A Stochastic Proximal Polyak Step Size

TL;DR

ProxSPS is a new proximal variant of the stochastic Polyak step size method, designed to better handle regularization in stochastic gradient descent, offering improved stability and tuning ease.

Contribution

We introduce ProxSPS, a proximal version of SPS that effectively manages regularization terms and provides comprehensive convergence analysis across various convexity settings.

Findings

ProxSPS performs comparably to AdamW on image classification tasks.

ProxSPS is easier to tune and more stable with regularization.

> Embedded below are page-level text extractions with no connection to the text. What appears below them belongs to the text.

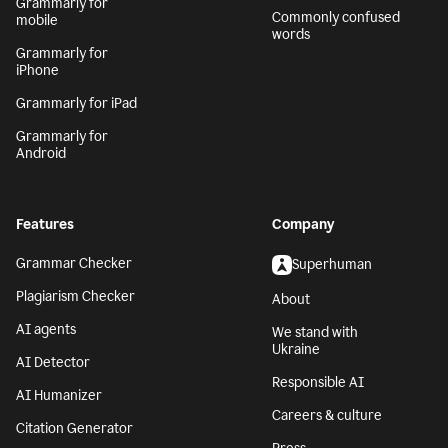
Grammarly for
Commonly confused
mobile
words
Grammarly for
iPhone
Grammarly for iPad
Grammarly for
Android
Features
Company
Grammar Checker
Superhuman
Plagiarism Checker
About
AI agents
We stand with
Ukraine
AI Detector
Responsible AI
AI Humanizer
Careers & culture
Citation Generator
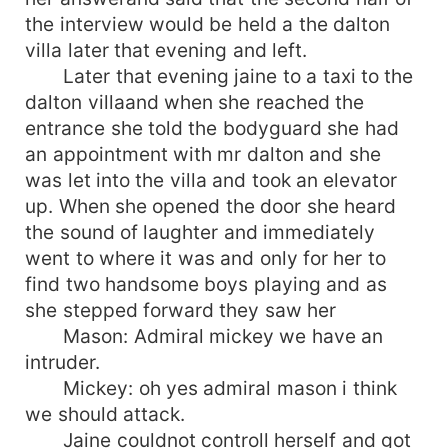
the interview would be held a the dalton
villa later that evening and left.
Later that evening jaine to a taxi to the
dalton villaand when she reached the
entrance she told the bodyguard she had
an appointment with mr dalton and she
was let into the villa and took an elevator
up. When she opened the door she heard
the sound of laughter and immediately
went to where it was and only for her to
find two handsome boys playing and as
she stepped forward they saw her
Mason: Admiral mickey we have an
intruder.
Mickey: oh yes admiral mason i think
we should attack.
Jaine couldnot controll herself and got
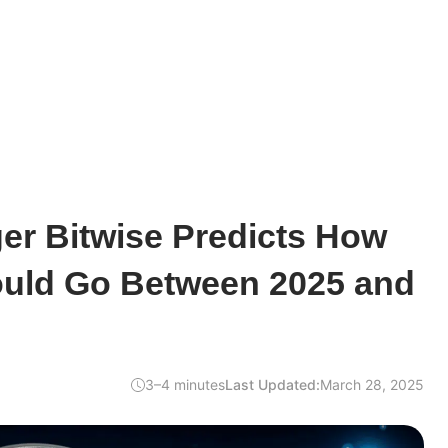
er Bitwise Predicts How
uld Go Between 2025 and
3–4 minutes
Last Updated:
March 28, 2025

ProxSPS yields smaller weight parameters in neural networks.

Abstract

Recently, the stochastic Polyak step size (SPS) has emerged as a competitive adaptive step size scheme for stochastic gradient descent. Here we develop ProxSPS, a proximal variant of SPS that can handle regularization terms. Developing a proximal variant of SPS is particularly important, since SPS requires a lower bound of the objective function to work well. When the objective function is the sum of a loss and a regularizer, available estimates of a lower bound of the sum can be loose. In contrast, ProxSPS only requires a lower bound for the loss which is often readily available. As a consequence, we show that ProxSPS is easier to tune and more stable in the presence of regularization. Furthermore for image classification tasks, ProxSPS performs as well as AdamW with little to no tuning, and results in a network with smaller weight parameters. We also provide an extensive convergence analysis for ProxSPS that includes the non-smooth, smooth, weakly convex and strongly convex setting.